AI Summary • Published on Mar 18, 2026
The increasing capabilities of large language models (LLMs) and AI agents have significantly automated parts of the data science workflow. However, there is a lack of clarity regarding how well AI agents perform compared to human experts on domain-specific data science tasks, and in what areas human expertise remains crucial. Existing benchmarks often focus on generic code generation and lack the complexity of real-world problems that demand domain-specific knowledge and multimodal data integration. This gap limits the understanding of effective human-AI collaboration and the true potential of AI in specialized data science applications.
The authors introduce AgentDS, a comprehensive benchmark and competition designed to evaluate AI agents and human-AI collaboration in domain-specific data science. AgentDS features 17 challenges spanning six industries: commerce, food production, healthcare, insurance, manufacturing, and retail banking. These challenges are built on synthetic datasets that are carefully designed to require domain-specific insights, multimodal data integration (e.g., images, text, structured files), and real-world plausibility. Generic machine learning pipelines are intentionally set to perform poorly, necessitating domain-informed feature engineering and data processing for strong results. The evaluation framework uses a quantile-based scoring system to normalize performance across challenges. A 10-day open competition involved 29 teams and 80 participants. To establish baselines, two AI-only approaches were also evaluated: a direct prompting baseline using GPT-4o and an agentic coding baseline using Claude Code, with performance compared against human-AI collaborative solutions from the competition.

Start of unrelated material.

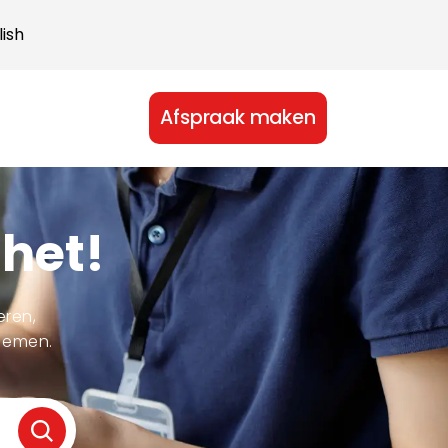
lish
Afspraak maken
 het!
eren,
lemen.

The competition and baseline evaluations revealed three key findings. Firstly, current autonomous AI agents struggle significantly with domain-specific reasoning, especially when integrating multimodal signals. Many teams initially using fully autonomous agents shifted to human-guided workflows due to limitations. Secondly, human expertise remains essential, contributing capabilities like diagnosing model failures, injecting domain-specific knowledge through feature design, and making strategic decisions about model selection and generalization that AI lacks. Human participants frequently created features based on clinical protocols or business rules not inferable from data alone. Thirdly, human-AI collaboration consistently outperformed either humans or AI operating alone. The most successful approaches combined human strategic guidance with AI's ability to accelerate coding, experimentation, and iteration. Quantitatively, the GPT-4o direct prompting baseline achieved an overall quantile score of 0.143 (ranking 17th out of 29), while the Claude Code agentic baseline scored 0.458 (ranking 10th), both performing below the top human-AI collaborative teams across all domains.

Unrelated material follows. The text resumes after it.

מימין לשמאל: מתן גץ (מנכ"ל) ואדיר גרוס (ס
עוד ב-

The findings from AgentDS challenge the notion of fully autonomous data science through AI, suggesting that advanced AI systems are currently better utilized as collaborative tools rather than replacements for human experts. The study underscores the enduring importance of human expertise in tasks requiring strategic problem diagnosis, domain knowledge encoding, critical evaluation of AI-suggested solutions, and judgment beyond simple validation scores. Future progress in AI for data science should focus on designing systems that effectively support and augment human reasoning, facilitate domain knowledge integration, and enable iterative problem-solving in human-AI feedback loops. AgentDS provides a valuable benchmark for continuing to study these dynamics and developing AI that enhance human capabilities rather than striving for complete automation.